§ TASK OBJECTIVE
Every line below must come back exactly as it stands, with the images omitted.

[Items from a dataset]
BEGIN
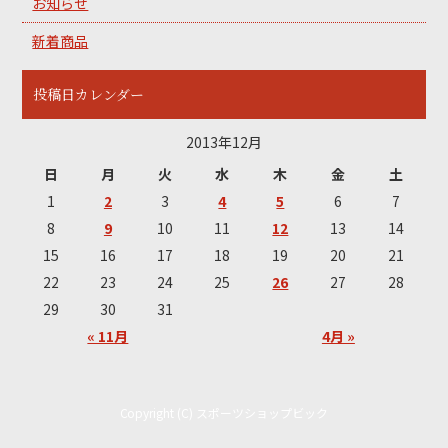
お知らせ
新着商品
投稿日カレンダー
2013年12月
日
月
火
水
木
金
土
1
2
3
4
5
6
7
8
9
10
11
12
13
14
15
16
17
18
19
20
21
22
23
24
25
26
27
28
29
30
31
« 11月
4月 »
Copyright (C) スポーツショップビック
END
§ RESPONSE TO THE EXERCISE
お知らせ
新着商品
投稿日カレンダー
2013年12月
日
月
火
水
木
金
土
1
2
3
4
5
6
7
8
9
10
11
12
13
14
15
16
17
18
19
20
21
22
23
24
25
26
27
28
29
30
31
« 11月
4月 »
Copyright (C) スポーツショップビック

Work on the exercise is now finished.